You are asked to filter the data below and copy every line holding "santé".

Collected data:

* * * * * * *

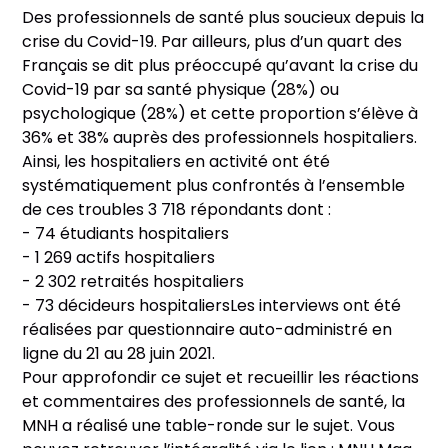
Des professionnels de santé plus soucieux depuis la
crise du Covid-19. Par ailleurs, plus d’un quart des
Français se dit plus préoccupé qu’avant la crise du
Covid-19 par sa santé physique (28%) ou
psychologique (28%) et cette proportion s’élève à
36% et 38% auprès des professionnels hospitaliers.
Ainsi, les hospitaliers en activité ont été
systématiquement plus confrontés à l’ensemble
de ces troubles 3 718 répondants dont :
- 74 étudiants hospitaliers
- 1 269 actifs hospitaliers
- 2 302 retraités hospitaliers
- 73 décideurs hospitaliersLes interviews ont été
réalisées par questionnaire auto-administré en
ligne du 21 au 28 juin 2021.
Pour approfondir ce sujet et recueillir les réactions
et commentaires des professionnels de santé, la
MNH a réalisé une table-ronde sur le sujet. Vous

* * * * * * *

**Solution for this exercise**
Des professionnels de santé plus soucieux depuis la
Covid-19 par sa santé physique (28%) ou
et commentaires des professionnels de santé, la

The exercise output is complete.